The 30 Day Blogging Challenge has really allowed me to open up to you as well as learn about myself. It’s not often that you are asked questions about yourself – I don’t mean ‘what’s your favourite colour‘ or how you like your eggs – but questions about the real you. So even though I’m only almost half-way through, I’ve enjoyed learning and growing whilst giving you guys an idea as to what makes me who I am.
So for Day 13, the challenge is:
How Have I Changed in 2 Years
Two years ago, I had just quit a job I had been bullied in. I was feeling exhilarated that I’d made a choice for myself, and not held on as I usually would have done for the benefit of somebody else. I didn’t have a job lined up to go into – but my mental health was the most important thing as I had developed anxiety, was having panic attacks at work and depression had started to take over. The last straw for me was when the manager I was being bullied by, pulled me into an office 3 days before Christmas, and proceeded to rip me to shreds about anything you can think of. I plucked up the courage to tell her what I thought of her – as I knew then I would never see her again after that – and that was the last time I ever spoke to her.

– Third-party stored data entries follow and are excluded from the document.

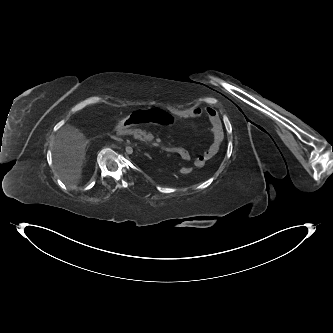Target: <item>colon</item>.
I'll return each mask as SVG.
<instances>
[{"label": "colon", "mask_w": 333, "mask_h": 333, "mask_svg": "<svg viewBox=\"0 0 333 333\" xmlns=\"http://www.w3.org/2000/svg\"><path fill=\"white\" fill-rule=\"evenodd\" d=\"M146 123H162L166 125H173L176 122V115L173 112L166 110H146L135 111L133 114H127L124 117V124L127 127H134L136 124ZM181 173L188 175L193 173L194 168L191 165H183L179 167Z\"/></svg>", "instance_id": "1"}]
</instances>
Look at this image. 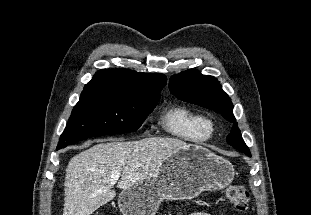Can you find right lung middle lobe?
<instances>
[{
    "label": "right lung middle lobe",
    "mask_w": 311,
    "mask_h": 215,
    "mask_svg": "<svg viewBox=\"0 0 311 215\" xmlns=\"http://www.w3.org/2000/svg\"><path fill=\"white\" fill-rule=\"evenodd\" d=\"M159 99L82 92L60 136L57 150L94 136L135 131L153 111Z\"/></svg>",
    "instance_id": "1"
}]
</instances>
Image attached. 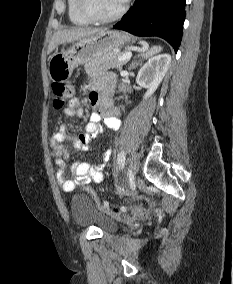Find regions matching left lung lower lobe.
Instances as JSON below:
<instances>
[{
  "label": "left lung lower lobe",
  "instance_id": "0a47b994",
  "mask_svg": "<svg viewBox=\"0 0 233 284\" xmlns=\"http://www.w3.org/2000/svg\"><path fill=\"white\" fill-rule=\"evenodd\" d=\"M186 0H135L133 7L113 27L137 36H158L175 52L181 43Z\"/></svg>",
  "mask_w": 233,
  "mask_h": 284
}]
</instances>
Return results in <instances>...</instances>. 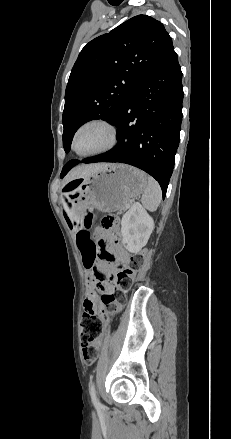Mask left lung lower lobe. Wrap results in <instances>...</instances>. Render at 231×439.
I'll return each mask as SVG.
<instances>
[{
  "mask_svg": "<svg viewBox=\"0 0 231 439\" xmlns=\"http://www.w3.org/2000/svg\"><path fill=\"white\" fill-rule=\"evenodd\" d=\"M182 72L172 47L132 89L114 122L118 144L82 163L120 162L150 174L163 198L179 146L183 101ZM79 163L71 160L68 171Z\"/></svg>",
  "mask_w": 231,
  "mask_h": 439,
  "instance_id": "left-lung-lower-lobe-1",
  "label": "left lung lower lobe"
}]
</instances>
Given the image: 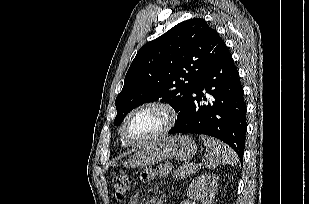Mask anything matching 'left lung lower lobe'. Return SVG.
Segmentation results:
<instances>
[{"label": "left lung lower lobe", "mask_w": 309, "mask_h": 204, "mask_svg": "<svg viewBox=\"0 0 309 204\" xmlns=\"http://www.w3.org/2000/svg\"><path fill=\"white\" fill-rule=\"evenodd\" d=\"M205 90L214 100L207 105ZM246 103L239 73L226 49L218 62L201 76L187 105L169 133L205 134L227 143L242 158L245 147Z\"/></svg>", "instance_id": "0a47b994"}]
</instances>
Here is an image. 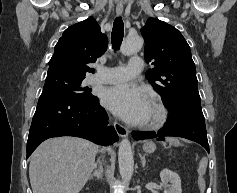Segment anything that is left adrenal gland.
I'll list each match as a JSON object with an SVG mask.
<instances>
[{"instance_id": "1", "label": "left adrenal gland", "mask_w": 237, "mask_h": 193, "mask_svg": "<svg viewBox=\"0 0 237 193\" xmlns=\"http://www.w3.org/2000/svg\"><path fill=\"white\" fill-rule=\"evenodd\" d=\"M140 158H141V162H142V167L144 168L146 165L145 155H140Z\"/></svg>"}]
</instances>
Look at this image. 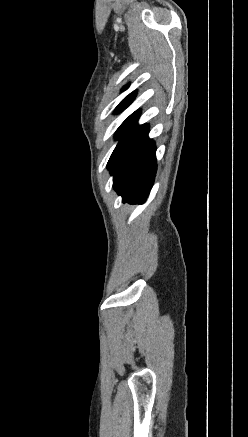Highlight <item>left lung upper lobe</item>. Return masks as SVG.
<instances>
[{"label": "left lung upper lobe", "instance_id": "left-lung-upper-lobe-1", "mask_svg": "<svg viewBox=\"0 0 248 437\" xmlns=\"http://www.w3.org/2000/svg\"><path fill=\"white\" fill-rule=\"evenodd\" d=\"M128 85H126L123 90L127 89ZM135 98V92H132L131 94H129L116 108L117 112H121L123 111L126 107H128L133 99Z\"/></svg>", "mask_w": 248, "mask_h": 437}]
</instances>
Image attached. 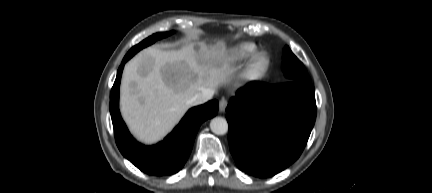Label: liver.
Instances as JSON below:
<instances>
[{
	"label": "liver",
	"instance_id": "obj_1",
	"mask_svg": "<svg viewBox=\"0 0 432 193\" xmlns=\"http://www.w3.org/2000/svg\"><path fill=\"white\" fill-rule=\"evenodd\" d=\"M231 62L222 40L142 50L125 65L121 81L120 108L130 132L147 144L162 139L190 108V98L226 79Z\"/></svg>",
	"mask_w": 432,
	"mask_h": 193
}]
</instances>
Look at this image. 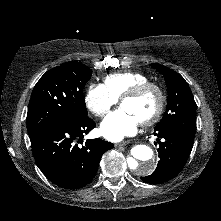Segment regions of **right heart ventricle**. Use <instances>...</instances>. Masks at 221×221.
Segmentation results:
<instances>
[{
    "mask_svg": "<svg viewBox=\"0 0 221 221\" xmlns=\"http://www.w3.org/2000/svg\"><path fill=\"white\" fill-rule=\"evenodd\" d=\"M149 77L143 73L124 71L109 74L104 78V86L117 99L135 86L148 82Z\"/></svg>",
    "mask_w": 221,
    "mask_h": 221,
    "instance_id": "obj_1",
    "label": "right heart ventricle"
}]
</instances>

This time two years ago, just after going on sick and handing in my notice, I found out that I wasn’t going to get a proper wage as I was just a week shy of finishing my 6 months probationary period so unfortunately, I was going to get just under £400 as a last payment. £400 for the foreseeable future – out of what should have been over £1000. Luckily, my partner was incredibly supportive and was in a position to put us both up until I got back on my feet.

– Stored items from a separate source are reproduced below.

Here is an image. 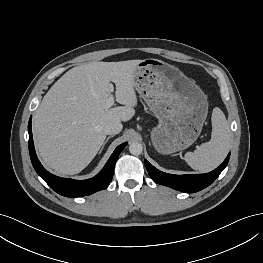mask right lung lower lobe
I'll use <instances>...</instances> for the list:
<instances>
[{
  "mask_svg": "<svg viewBox=\"0 0 263 263\" xmlns=\"http://www.w3.org/2000/svg\"><path fill=\"white\" fill-rule=\"evenodd\" d=\"M28 132L29 153L35 171L55 192L70 198L90 195L107 188L113 177L116 160L121 151L127 145V143L119 145L107 161L104 168L95 177L78 181L68 178H60L52 175L41 165L34 149L31 129V117L28 123Z\"/></svg>",
  "mask_w": 263,
  "mask_h": 263,
  "instance_id": "right-lung-lower-lobe-1",
  "label": "right lung lower lobe"
}]
</instances>
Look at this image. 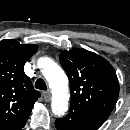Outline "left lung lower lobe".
Returning a JSON list of instances; mask_svg holds the SVG:
<instances>
[{
  "mask_svg": "<svg viewBox=\"0 0 130 130\" xmlns=\"http://www.w3.org/2000/svg\"><path fill=\"white\" fill-rule=\"evenodd\" d=\"M106 118L87 109L70 107L64 118L55 121L57 130H97Z\"/></svg>",
  "mask_w": 130,
  "mask_h": 130,
  "instance_id": "left-lung-lower-lobe-1",
  "label": "left lung lower lobe"
}]
</instances>
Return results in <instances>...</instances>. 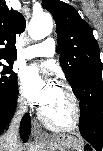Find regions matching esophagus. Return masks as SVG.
Returning a JSON list of instances; mask_svg holds the SVG:
<instances>
[{"label": "esophagus", "instance_id": "esophagus-1", "mask_svg": "<svg viewBox=\"0 0 103 151\" xmlns=\"http://www.w3.org/2000/svg\"><path fill=\"white\" fill-rule=\"evenodd\" d=\"M32 132L35 138L39 141H44L48 138V136L39 129L35 121L32 122Z\"/></svg>", "mask_w": 103, "mask_h": 151}]
</instances>
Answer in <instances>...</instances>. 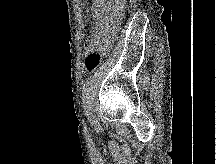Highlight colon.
<instances>
[{
    "mask_svg": "<svg viewBox=\"0 0 216 164\" xmlns=\"http://www.w3.org/2000/svg\"><path fill=\"white\" fill-rule=\"evenodd\" d=\"M102 54L98 51H89L84 59L83 68L86 72H94L100 65Z\"/></svg>",
    "mask_w": 216,
    "mask_h": 164,
    "instance_id": "colon-1",
    "label": "colon"
}]
</instances>
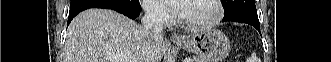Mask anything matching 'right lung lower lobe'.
<instances>
[{
    "instance_id": "98d812e1",
    "label": "right lung lower lobe",
    "mask_w": 331,
    "mask_h": 62,
    "mask_svg": "<svg viewBox=\"0 0 331 62\" xmlns=\"http://www.w3.org/2000/svg\"><path fill=\"white\" fill-rule=\"evenodd\" d=\"M89 8L112 9L131 19L137 18L141 10L140 6L137 8H130L108 0H85L80 3L70 5L68 24L78 13Z\"/></svg>"
}]
</instances>
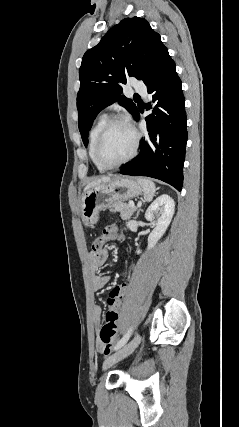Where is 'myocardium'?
Here are the masks:
<instances>
[{
    "label": "myocardium",
    "mask_w": 239,
    "mask_h": 427,
    "mask_svg": "<svg viewBox=\"0 0 239 427\" xmlns=\"http://www.w3.org/2000/svg\"><path fill=\"white\" fill-rule=\"evenodd\" d=\"M118 124H123L125 126H127L133 133L134 135V143H133V147L130 151V153L122 160L116 162V163H107L105 161L102 160L101 156H100V150H101V146L102 143L104 141V138L106 137L107 133L109 132V130L114 127L115 125ZM140 133L137 130V128L132 124V122L124 117V116H115L110 118L105 125L102 127V129L100 130L96 142H95V147H94V157L96 162L104 169H115L118 168L126 163H128L129 161H131L137 154L138 152V148H139V144H140Z\"/></svg>",
    "instance_id": "obj_1"
}]
</instances>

My mood, mental health and emotions were at an all time low. I had never felt so depressed or worthless in all my life and I couldn’t see an escape. Before I’d started that job, I was a happy, energetic, larger than life character – I got on with everybody, and enjoyed talking to and meeting people. I had hopes and goals and was ready to start my new life with my hard-earned degree under my belt. But I didn’t have any of that left anymore. I wouldn’t even get dressed, open the curtains or eat a decent meal unless it was put in-front of me. I was just a mess. Everything I had about me or going for me had been stripped; I didn’t feel happy or motivated anymore, and no matter how many jobs I applied for, not one came back. It was so disheartening, because I individualised and put my all into every single application and none were open to offering me an interview. It was a very bad time for me, and I didn’t see a way out.
After a long time of feeling in despair, angry at myself for losing who I was, I found a way out. Somebody gave me a chance and I made it out of that bad place. Today, I am a completely different person. I am stronger. I have healed – although it took me a long time to heal. I was angry for a long time – I thought about what I had been through everyday like a plague and was unable to forget what that place had done to me. But, I can happily say I am over it. I realise that I am worth more than what that person caused me to feel. I am capable of anything I want to achieve.
In the last 2 years, I’ve worked hard to prove myself and my abilities. I felt as though I had to prove to myself and my employers that followed that I was capable – and I went above and beyond and managed to build up a good reputation for myself as well as my skills. These allowed me to apply for the job I have now, 2 grades higher than my last job, and I’ve excelled. I ended up in a sector I didn’t expect to be in – in a job I never thought I’d have, but it’s working out good for me.
I’m a much stronger person. I have been through my lowest point and came out at the other side. I see the world differently – and I don’t have the same expectations anymore. I used to think that marriage and children were the be-all and end-all. I realise now that I don’t have to conform to what is perceived to be the norm. I feel like I’ve grown up a lot – I feel more mature than my older siblings. I am in a healthy relationship, there’s no rush or expectations to get married. I used to think I’d be married by now, but I’m not naive anymore. I realise that for some people I know, marriage is about looking strong to other people but not being strong. I’ve worked instead to actually have a strong relationship – and not worry about what those around me think.
I am happy. I have goals and dreams. I don’t feel like I have to compare myself to my friends and family anymore because I’m not in that bad place. 2 years ago, I felt like the lowest of the low, watching my friends have babies, get married, travel the world, have amazing jobs. But since coming out of that, I’ve realised what I have is amazing. I don’t live to pretend that my life is great – I live my life and I make it great. I do my best. I feel like I am now independent – not just in a way of supporting myself, but independent in my beliefs, my morals, my attitude, my opinions. I don’t need to fit in anymore. I’m allowed to stand out and be different because that’s what makes me who I am.
I have come a long way in 2 years. I didn’t think I’d make it, but I made it and went even further. Don’t give up when it seems there’s no end of your troubles in sight. It is coming, you just have to survive to see it happen.